## Entries provided

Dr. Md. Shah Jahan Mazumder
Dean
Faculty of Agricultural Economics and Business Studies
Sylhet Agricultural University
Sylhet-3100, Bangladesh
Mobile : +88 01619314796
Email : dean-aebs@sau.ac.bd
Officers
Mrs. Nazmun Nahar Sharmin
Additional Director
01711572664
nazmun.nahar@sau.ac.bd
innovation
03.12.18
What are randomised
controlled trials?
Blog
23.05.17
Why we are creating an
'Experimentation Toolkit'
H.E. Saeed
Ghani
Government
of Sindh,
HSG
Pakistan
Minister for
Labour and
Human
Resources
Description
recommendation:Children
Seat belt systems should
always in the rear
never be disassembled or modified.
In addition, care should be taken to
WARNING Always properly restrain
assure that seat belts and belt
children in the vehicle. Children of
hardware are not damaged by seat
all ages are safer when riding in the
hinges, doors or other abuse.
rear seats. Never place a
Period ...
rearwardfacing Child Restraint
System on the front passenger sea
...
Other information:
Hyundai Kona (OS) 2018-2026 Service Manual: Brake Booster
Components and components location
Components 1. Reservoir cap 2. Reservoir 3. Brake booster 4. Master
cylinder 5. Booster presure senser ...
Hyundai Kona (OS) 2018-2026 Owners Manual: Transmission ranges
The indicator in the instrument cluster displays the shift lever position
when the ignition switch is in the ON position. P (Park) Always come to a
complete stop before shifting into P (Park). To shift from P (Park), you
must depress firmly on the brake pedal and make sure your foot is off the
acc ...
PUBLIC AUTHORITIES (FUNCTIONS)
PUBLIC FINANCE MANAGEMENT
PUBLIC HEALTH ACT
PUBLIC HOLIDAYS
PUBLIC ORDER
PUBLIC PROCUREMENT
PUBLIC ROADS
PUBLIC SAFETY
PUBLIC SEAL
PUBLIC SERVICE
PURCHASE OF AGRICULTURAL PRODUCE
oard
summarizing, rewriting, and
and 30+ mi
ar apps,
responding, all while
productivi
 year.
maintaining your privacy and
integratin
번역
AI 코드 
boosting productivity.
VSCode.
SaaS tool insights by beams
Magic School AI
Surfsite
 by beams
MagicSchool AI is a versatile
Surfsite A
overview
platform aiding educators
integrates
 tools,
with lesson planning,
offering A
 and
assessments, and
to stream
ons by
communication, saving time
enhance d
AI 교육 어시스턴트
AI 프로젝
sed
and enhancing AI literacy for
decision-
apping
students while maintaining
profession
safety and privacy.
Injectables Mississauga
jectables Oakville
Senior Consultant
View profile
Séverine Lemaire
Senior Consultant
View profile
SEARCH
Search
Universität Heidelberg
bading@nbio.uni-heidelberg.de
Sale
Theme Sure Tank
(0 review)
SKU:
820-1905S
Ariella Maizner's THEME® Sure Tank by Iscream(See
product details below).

## How to complete this task
Wherever a line contains the string "Sylhet", copy that line from the data.

## Task answer
Sylhet Agricultural University
Sylhet-3100, Bangladesh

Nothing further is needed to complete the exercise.